PROMPT. Write down, unchanged, the entries from the first line through the line holding "must-see for fans of the genre. Get". Include no other line.

[Saved data entries]
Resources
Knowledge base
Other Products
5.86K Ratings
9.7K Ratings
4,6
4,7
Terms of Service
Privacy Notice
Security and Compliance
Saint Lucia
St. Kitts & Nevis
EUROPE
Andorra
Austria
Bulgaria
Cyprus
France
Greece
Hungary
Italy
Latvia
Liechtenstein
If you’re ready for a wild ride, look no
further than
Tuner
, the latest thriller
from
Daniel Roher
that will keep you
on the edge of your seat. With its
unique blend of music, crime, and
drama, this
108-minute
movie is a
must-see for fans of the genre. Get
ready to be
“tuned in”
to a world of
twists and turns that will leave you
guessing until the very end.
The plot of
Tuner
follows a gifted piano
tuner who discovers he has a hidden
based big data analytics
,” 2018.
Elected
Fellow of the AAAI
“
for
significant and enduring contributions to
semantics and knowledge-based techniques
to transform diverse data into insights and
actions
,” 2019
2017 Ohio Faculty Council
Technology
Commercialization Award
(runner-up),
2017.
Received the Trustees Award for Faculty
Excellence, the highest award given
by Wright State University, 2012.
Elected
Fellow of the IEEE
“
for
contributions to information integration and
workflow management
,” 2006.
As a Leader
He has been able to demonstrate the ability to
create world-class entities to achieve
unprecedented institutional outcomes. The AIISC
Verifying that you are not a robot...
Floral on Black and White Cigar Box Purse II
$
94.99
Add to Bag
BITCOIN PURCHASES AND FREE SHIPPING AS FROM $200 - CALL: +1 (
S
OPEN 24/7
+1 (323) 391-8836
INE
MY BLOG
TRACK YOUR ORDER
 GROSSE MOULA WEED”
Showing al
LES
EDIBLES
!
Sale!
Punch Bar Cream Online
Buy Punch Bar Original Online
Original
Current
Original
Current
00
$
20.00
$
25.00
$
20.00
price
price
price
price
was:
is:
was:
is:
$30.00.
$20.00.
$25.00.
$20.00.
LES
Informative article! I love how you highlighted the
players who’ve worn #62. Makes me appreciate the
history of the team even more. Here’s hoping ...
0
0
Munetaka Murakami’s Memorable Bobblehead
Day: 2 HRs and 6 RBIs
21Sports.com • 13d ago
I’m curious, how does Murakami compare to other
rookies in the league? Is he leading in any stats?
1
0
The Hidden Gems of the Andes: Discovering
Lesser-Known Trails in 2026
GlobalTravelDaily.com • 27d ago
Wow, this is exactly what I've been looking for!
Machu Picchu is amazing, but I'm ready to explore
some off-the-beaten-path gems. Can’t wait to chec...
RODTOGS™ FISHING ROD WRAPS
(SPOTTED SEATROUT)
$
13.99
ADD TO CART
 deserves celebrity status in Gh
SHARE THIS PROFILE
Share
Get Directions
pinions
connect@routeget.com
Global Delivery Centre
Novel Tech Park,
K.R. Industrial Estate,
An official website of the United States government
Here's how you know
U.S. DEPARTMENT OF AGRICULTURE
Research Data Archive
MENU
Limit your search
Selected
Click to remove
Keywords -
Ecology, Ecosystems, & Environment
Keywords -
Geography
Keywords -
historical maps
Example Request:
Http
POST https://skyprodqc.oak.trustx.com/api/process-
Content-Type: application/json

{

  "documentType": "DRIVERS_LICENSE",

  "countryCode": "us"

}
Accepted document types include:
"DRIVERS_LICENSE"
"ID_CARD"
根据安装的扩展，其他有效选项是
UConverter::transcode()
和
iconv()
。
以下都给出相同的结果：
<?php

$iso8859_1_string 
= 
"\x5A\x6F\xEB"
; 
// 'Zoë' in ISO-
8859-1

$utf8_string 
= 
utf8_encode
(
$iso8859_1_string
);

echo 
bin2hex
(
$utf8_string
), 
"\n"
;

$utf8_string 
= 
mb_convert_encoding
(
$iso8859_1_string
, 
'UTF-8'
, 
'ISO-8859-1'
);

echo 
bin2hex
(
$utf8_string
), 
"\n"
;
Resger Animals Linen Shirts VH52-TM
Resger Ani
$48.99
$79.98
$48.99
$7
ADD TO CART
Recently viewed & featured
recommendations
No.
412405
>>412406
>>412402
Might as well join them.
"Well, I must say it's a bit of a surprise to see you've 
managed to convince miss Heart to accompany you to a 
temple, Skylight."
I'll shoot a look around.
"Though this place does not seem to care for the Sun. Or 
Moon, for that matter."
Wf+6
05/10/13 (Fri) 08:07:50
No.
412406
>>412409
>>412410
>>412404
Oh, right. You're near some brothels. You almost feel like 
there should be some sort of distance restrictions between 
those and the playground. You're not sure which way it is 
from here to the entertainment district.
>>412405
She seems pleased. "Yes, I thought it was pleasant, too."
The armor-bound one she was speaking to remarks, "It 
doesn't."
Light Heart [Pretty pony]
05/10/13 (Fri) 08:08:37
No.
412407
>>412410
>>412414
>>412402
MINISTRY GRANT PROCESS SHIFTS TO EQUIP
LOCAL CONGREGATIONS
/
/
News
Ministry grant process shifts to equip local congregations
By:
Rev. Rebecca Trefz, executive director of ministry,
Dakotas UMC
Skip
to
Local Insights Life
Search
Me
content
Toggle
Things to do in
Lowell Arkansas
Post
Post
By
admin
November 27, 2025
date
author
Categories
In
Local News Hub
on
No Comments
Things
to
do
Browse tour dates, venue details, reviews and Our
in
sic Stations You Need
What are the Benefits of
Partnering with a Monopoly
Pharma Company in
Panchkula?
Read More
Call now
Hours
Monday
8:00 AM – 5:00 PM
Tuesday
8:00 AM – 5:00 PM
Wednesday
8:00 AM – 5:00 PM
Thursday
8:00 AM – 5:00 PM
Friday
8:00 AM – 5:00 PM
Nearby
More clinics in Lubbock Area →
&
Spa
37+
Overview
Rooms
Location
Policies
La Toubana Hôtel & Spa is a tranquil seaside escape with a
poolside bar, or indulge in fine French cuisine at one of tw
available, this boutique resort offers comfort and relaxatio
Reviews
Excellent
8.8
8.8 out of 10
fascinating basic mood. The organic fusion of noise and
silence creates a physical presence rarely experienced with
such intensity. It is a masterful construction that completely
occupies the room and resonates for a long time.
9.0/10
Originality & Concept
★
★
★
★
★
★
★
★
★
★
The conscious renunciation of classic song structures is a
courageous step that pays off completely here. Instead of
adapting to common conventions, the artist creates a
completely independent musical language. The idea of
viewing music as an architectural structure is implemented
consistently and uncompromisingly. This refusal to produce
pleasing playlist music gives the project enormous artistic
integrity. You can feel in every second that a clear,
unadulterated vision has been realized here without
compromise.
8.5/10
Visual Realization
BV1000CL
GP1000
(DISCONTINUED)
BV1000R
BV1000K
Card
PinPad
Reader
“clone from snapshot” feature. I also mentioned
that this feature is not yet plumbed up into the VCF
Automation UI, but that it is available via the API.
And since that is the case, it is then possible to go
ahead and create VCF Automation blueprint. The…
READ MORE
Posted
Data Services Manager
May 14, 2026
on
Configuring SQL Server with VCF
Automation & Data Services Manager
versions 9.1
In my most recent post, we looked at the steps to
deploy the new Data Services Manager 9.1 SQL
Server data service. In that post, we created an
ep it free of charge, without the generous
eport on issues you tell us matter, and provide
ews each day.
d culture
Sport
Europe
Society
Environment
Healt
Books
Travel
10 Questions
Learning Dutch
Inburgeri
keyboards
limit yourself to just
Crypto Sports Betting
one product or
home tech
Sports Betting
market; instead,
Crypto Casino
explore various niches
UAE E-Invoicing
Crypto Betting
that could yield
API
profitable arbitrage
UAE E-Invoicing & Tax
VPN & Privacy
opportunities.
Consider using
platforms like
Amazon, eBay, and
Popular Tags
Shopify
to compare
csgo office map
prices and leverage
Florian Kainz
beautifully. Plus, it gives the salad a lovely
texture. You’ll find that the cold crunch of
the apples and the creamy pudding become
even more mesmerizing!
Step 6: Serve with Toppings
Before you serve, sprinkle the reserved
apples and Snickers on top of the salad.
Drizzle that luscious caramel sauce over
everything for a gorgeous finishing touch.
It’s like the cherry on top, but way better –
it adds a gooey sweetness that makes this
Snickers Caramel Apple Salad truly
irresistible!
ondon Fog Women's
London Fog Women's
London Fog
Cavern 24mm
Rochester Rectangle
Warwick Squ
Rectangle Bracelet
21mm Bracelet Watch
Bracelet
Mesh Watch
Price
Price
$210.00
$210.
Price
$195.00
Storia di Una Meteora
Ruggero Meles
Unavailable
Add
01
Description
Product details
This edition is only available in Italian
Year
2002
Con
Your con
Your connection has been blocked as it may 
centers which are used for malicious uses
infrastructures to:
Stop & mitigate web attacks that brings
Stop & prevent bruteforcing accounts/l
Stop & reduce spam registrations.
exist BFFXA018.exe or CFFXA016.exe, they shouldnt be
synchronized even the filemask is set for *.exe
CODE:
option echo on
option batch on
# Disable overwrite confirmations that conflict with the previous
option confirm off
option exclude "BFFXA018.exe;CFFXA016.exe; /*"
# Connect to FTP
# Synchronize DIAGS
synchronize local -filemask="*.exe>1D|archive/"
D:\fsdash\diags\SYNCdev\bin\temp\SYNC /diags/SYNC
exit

RESULT OF THE EXERCISE.
Resources
Knowledge base
Other Products
5.86K Ratings
9.7K Ratings
4,6
4,7
Terms of Service
Privacy Notice
Security and Compliance
Saint Lucia
St. Kitts & Nevis
EUROPE
Andorra
Austria
Bulgaria
Cyprus
France
Greece
Hungary
Italy
Latvia
Liechtenstein
If you’re ready for a wild ride, look no
further than
Tuner
, the latest thriller
from
Daniel Roher
that will keep you
on the edge of your seat. With its
unique blend of music, crime, and
drama, this
108-minute
movie is a
must-see for fans of the genre. Get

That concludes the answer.